▶ PROBLEM TO SOLVE:
How do the lines below between the ones holding "Maße auf den" and "夹紧所述支撑件(2)。", inclusive, read? Give them again exactly, with no other lines.

▶ DATA FOR REVIEW:
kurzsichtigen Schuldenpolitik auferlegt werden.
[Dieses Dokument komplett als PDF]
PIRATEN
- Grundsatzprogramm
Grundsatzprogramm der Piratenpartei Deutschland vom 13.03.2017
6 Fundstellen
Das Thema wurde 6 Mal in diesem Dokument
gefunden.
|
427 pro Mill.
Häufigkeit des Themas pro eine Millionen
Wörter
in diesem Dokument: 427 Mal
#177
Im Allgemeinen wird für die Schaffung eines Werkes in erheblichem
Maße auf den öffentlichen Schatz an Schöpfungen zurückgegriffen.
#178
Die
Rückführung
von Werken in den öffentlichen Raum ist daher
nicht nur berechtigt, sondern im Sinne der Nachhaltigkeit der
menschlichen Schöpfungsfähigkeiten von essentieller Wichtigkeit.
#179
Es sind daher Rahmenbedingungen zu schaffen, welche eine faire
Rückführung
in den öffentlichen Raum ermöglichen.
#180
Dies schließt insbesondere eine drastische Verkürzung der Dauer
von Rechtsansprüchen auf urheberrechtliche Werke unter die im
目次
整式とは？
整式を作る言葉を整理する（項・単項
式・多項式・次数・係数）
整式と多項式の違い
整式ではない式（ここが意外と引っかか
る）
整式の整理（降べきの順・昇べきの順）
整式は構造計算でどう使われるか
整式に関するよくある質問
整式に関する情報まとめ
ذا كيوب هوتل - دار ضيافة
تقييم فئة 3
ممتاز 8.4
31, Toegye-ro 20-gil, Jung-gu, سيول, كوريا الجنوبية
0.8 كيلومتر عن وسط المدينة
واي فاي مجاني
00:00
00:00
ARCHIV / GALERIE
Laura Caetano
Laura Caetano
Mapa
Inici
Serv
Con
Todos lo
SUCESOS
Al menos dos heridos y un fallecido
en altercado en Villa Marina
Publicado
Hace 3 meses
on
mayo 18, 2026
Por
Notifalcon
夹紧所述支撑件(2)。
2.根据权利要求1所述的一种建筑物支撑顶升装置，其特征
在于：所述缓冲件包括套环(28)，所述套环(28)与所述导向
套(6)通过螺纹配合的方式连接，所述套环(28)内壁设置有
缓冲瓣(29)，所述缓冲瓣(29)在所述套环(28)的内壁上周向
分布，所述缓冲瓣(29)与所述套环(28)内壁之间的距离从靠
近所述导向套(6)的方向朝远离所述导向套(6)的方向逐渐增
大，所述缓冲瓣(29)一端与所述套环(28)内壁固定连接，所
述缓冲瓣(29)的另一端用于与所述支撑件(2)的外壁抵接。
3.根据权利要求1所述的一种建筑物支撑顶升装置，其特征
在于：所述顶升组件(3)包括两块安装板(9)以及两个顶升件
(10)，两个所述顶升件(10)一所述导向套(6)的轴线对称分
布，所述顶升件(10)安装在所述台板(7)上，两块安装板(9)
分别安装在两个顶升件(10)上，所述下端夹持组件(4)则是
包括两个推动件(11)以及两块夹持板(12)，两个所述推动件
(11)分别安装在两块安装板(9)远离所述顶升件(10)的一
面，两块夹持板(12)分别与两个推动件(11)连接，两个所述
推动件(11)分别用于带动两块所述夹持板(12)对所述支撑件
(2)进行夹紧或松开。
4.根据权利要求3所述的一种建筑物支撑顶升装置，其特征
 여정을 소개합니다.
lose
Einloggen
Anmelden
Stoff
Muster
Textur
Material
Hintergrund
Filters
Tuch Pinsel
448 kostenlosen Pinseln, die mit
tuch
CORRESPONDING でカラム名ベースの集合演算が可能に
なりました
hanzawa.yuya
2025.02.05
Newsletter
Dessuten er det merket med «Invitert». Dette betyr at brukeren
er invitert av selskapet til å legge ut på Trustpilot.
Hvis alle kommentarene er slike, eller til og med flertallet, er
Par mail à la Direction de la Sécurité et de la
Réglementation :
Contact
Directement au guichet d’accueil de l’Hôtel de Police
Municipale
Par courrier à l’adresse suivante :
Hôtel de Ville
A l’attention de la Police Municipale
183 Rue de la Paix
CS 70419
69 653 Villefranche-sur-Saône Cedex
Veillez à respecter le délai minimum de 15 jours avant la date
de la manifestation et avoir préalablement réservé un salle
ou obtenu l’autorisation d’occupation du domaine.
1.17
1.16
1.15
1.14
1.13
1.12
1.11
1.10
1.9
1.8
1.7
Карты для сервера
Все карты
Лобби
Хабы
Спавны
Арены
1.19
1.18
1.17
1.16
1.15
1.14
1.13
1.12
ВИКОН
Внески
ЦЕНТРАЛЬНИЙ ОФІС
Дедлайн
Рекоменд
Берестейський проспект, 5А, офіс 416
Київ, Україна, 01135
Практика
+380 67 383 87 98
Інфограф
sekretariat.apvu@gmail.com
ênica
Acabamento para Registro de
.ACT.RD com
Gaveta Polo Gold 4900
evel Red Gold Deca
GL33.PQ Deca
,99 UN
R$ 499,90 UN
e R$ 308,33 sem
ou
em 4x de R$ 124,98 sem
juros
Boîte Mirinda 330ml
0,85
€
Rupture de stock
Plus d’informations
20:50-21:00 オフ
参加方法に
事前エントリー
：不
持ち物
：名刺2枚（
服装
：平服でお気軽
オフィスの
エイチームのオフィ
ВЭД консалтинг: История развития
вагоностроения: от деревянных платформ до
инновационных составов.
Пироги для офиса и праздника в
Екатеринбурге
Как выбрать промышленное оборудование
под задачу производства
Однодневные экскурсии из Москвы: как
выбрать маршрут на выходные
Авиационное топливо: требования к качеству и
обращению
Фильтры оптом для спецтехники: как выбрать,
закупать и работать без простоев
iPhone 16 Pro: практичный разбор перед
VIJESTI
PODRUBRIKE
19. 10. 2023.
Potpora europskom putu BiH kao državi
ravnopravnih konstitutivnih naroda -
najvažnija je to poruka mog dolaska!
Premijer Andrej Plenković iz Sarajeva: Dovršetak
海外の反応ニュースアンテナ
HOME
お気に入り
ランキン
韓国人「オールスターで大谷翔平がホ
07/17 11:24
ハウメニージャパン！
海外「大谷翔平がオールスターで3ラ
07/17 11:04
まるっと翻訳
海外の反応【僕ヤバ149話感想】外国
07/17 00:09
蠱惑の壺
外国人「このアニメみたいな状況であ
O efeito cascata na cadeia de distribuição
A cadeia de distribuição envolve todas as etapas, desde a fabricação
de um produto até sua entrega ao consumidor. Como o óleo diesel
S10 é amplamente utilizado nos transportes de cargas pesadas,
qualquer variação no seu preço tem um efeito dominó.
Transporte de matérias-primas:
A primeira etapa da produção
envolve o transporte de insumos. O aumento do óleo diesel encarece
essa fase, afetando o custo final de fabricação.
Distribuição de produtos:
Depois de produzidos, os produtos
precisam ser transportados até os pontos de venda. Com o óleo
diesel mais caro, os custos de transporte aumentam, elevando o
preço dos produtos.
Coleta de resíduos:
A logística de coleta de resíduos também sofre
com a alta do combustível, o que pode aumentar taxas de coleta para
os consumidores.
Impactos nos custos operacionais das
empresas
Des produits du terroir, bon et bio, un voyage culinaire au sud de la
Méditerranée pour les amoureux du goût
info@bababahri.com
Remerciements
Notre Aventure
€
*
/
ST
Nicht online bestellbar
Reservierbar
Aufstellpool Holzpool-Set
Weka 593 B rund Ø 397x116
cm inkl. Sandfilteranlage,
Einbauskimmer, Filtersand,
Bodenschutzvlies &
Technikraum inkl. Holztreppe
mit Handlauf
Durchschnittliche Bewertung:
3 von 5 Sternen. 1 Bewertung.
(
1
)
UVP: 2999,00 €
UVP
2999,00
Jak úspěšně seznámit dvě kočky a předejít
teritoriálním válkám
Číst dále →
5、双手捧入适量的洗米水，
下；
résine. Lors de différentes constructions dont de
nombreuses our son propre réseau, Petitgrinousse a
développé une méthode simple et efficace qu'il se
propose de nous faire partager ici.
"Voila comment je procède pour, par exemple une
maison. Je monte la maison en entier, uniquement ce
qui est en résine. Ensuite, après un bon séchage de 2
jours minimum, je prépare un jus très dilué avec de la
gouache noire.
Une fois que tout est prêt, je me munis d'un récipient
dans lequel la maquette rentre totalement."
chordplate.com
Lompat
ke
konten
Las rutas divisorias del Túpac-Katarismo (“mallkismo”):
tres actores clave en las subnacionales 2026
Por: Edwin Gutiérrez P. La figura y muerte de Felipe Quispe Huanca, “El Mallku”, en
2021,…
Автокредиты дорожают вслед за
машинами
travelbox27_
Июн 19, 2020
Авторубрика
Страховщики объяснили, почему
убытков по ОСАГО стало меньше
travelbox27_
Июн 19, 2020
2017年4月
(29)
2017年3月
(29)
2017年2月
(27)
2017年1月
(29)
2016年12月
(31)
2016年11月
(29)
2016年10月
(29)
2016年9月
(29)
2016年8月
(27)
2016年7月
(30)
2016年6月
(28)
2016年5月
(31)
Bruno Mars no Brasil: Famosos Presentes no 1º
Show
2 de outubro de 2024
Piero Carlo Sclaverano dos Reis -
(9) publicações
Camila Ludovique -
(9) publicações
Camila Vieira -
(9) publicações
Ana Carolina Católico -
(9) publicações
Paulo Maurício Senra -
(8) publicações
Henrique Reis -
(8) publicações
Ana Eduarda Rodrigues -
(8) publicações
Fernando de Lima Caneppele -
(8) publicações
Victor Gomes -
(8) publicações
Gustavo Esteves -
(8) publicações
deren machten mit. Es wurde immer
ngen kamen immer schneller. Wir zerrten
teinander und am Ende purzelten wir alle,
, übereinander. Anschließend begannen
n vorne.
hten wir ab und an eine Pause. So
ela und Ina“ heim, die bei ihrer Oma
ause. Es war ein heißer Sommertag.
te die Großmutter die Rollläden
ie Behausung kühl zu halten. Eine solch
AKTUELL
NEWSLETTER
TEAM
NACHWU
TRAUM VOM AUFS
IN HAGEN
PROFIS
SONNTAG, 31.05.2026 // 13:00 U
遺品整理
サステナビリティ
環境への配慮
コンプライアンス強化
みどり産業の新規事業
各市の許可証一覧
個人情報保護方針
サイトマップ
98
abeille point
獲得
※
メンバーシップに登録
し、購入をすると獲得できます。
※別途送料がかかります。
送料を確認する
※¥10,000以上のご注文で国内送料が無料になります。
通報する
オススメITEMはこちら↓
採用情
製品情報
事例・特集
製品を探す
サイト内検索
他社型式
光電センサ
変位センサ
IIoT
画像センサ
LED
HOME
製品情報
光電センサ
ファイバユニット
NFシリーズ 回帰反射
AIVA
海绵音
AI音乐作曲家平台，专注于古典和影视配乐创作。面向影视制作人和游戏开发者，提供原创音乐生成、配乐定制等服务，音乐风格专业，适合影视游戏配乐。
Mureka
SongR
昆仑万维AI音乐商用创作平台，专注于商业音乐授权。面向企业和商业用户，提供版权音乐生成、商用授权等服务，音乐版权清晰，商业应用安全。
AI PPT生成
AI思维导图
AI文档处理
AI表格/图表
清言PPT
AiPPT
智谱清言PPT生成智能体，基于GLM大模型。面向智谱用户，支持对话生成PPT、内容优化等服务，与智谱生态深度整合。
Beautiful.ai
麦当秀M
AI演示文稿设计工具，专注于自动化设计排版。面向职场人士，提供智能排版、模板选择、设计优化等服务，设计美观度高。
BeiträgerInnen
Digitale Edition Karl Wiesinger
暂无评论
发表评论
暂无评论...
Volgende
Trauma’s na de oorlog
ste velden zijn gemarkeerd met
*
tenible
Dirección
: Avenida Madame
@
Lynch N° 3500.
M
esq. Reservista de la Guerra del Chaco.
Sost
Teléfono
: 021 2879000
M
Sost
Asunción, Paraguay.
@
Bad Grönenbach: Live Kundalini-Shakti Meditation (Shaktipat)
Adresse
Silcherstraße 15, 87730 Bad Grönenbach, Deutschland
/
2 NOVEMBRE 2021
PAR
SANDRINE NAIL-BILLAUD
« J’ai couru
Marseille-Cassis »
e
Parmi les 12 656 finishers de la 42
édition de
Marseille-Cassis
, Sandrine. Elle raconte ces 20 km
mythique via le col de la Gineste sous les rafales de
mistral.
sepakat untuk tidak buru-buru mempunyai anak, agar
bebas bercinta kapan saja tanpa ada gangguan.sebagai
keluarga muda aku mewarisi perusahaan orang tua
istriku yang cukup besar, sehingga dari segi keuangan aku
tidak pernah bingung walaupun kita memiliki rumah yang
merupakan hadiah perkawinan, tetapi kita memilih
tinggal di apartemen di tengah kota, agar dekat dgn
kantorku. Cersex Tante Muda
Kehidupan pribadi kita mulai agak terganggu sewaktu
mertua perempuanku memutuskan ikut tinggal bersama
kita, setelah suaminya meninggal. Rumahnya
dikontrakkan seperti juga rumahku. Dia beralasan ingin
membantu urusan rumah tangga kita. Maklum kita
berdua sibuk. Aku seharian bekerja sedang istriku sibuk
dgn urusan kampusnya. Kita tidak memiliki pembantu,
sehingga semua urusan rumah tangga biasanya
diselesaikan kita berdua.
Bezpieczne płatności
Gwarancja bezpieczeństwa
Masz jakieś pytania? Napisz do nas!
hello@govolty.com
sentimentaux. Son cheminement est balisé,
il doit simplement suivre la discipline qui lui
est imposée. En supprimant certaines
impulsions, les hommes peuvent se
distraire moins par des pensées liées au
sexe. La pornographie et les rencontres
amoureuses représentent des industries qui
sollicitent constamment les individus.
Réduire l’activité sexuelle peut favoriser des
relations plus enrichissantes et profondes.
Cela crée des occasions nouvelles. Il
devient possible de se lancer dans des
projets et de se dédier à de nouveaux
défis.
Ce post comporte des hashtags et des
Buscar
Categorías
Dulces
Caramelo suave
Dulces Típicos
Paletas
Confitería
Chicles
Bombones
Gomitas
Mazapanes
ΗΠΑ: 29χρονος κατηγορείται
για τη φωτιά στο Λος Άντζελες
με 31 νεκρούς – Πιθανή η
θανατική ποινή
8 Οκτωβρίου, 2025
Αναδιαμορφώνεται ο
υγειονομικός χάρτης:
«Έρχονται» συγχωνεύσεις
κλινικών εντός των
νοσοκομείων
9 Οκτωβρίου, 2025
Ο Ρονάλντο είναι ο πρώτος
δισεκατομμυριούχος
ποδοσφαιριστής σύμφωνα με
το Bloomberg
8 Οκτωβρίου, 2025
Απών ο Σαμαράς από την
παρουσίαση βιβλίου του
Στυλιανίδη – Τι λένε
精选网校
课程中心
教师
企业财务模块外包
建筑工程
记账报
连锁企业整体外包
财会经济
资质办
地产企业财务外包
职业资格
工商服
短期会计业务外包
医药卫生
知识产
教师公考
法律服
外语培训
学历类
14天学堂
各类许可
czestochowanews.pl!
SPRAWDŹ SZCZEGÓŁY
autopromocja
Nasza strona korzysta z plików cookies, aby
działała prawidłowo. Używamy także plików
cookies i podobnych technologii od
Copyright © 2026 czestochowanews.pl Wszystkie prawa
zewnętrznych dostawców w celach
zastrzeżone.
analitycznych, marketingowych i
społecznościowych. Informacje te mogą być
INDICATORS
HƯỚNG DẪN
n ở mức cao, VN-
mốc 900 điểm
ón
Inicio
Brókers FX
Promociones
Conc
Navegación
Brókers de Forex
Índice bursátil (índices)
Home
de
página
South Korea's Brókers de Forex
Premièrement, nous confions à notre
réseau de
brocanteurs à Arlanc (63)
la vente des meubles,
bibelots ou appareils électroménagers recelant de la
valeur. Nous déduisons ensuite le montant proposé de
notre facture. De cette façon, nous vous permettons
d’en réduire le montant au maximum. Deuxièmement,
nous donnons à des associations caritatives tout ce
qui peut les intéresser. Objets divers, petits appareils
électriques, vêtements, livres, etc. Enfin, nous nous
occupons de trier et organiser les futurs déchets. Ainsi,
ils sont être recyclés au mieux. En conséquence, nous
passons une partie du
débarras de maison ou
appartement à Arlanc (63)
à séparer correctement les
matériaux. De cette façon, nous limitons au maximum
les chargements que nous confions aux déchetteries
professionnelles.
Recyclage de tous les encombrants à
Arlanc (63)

▶ ANSWER SECTION:
Maße auf den öffentlichen Schatz an Schöpfungen zurückgegriffen.
#178
Die
Rückführung
von Werken in den öffentlichen Raum ist daher
nicht nur berechtigt, sondern im Sinne der Nachhaltigkeit der
menschlichen Schöpfungsfähigkeiten von essentieller Wichtigkeit.
#179
Es sind daher Rahmenbedingungen zu schaffen, welche eine faire
Rückführung
in den öffentlichen Raum ermöglichen.
#180
Dies schließt insbesondere eine drastische Verkürzung der Dauer
von Rechtsansprüchen auf urheberrechtliche Werke unter die im
目次
整式とは？
整式を作る言葉を整理する（項・単項
式・多項式・次数・係数）
整式と多項式の違い
整式ではない式（ここが意外と引っかか
る）
整式の整理（降べきの順・昇べきの順）
整式は構造計算でどう使われるか
整式に関するよくある質問
整式に関する情報まとめ
ذا كيوب هوتل - دار ضيافة
تقييم فئة 3
ممتاز 8.4
31, Toegye-ro 20-gil, Jung-gu, سيول, كوريا الجنوبية
0.8 كيلومتر عن وسط المدينة
واي فاي مجاني
00:00
00:00
ARCHIV / GALERIE
Laura Caetano
Laura Caetano
Mapa
Inici
Serv
Con
Todos lo
SUCESOS
Al menos dos heridos y un fallecido
en altercado en Villa Marina
Publicado
Hace 3 meses
on
mayo 18, 2026
Por
Notifalcon
夹紧所述支撑件(2)。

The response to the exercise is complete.